Thermo Fisher Scientific
Specialized Education in New York State Accelerates Global Growth
“We have set up programs now with the local community colleges to help us educate people in the types of skills we need.”
Vice President/General Manager, Labware and Specialty Plastics
Location: Waltham, MA and Rochester, NY
Description: Thermo Fisher Scientific Inc. is the world leader in serving science, with revenues of $17 billion and 50,000 employees in 50 countries. The company’s mission is to enable customers to make the world healthier, cleaner and safer. Thermo Fisher helps their customers accelerate life science research, solve complex analytical challenges, improve patient diagnostics and increase laboratory productivity.
Employees: 50,000 Worldwide; 1,000 New York State
Revenue: $17 billion (global)
While access to highly-educated graduates remains one of New York’s top draws for bioscience and medical technology, another type of workforce development could do a lot for keeping companies in the state.
Verner Andersen, vice president and general manager of labware and specialty plastics at the Thermo Fisher Scientific Rochester facility, believes that collaborating with community colleges, as seen in Southern states, would be a big benefit for New York, where innovation is often stifled by lack of manufacturing manpower.
“We have set up programs now with the local community colleges to help us educate people in the types of skills we need, but the state could do much more,” he said.
Thermo Fisher, which manufactures innovative analytical instruments, lab equipment and specialty diagnostics, gets involved at the high school level to steer more young people toward skilled trades and into their facility.

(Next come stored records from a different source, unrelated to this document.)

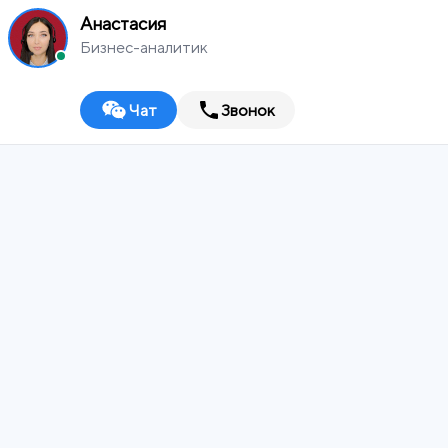
Анастасия
Бизнес-аналитик
Чат
Звонок
MEDIA
WORKS
Кострома
Digital-агентство
ИТ-ИНТЕГРАТОР
ДИЗАЙН-СТУДИЯ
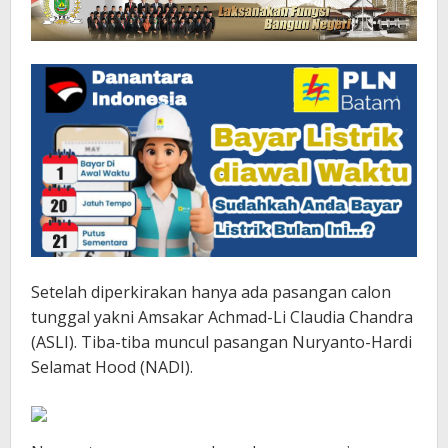
Setelah diperkirakan hanya ada pasangan calon
tunggal yakni Amsakar Achmad-Li Claudia Chandra
(ASLI). Tiba-tiba muncul pasangan Nuryanto-Hardi
Selamat Hood (NADI).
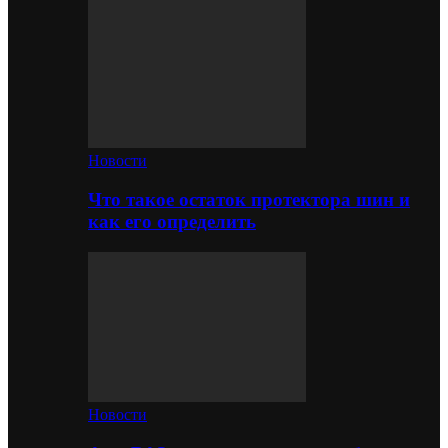
Новости
Что такое остаток протектора шин и
как его определить
Новости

“Young people have to pursue employment where job opportunities exist and right now in this country, jobs exist in the STEM (Science, Technology, Engineering, Mathematics) area,” Andersen said. “There is a much greater opportunity to get a job if you target a career in the STEM sector because that could steer you towards a two-year associate’s degree and allow you to become a skilled worker — and land a good-paying job that will never leave upstate New York.”
Andersen used some examples of manufacturers in other states who worked with local governments to establish programs specific to the type of work that would be available in their major plants. Those new job opportunities lift a local economy.
“When these plants were starting up, they worked with their local governments to develop their workforce,” Andersen said. “The government has learned how to serve these industries to attract them and support their success.”
More jobs – higher-paying jobs – benefit everyone and will allow upstate New York to grow with the industry.
“We’re probably one of the biggest manufacturing businesses in the greater Rochester area. We do bring a lot of jobs into Rochester and we continue to hire more people each year,” Andersen said.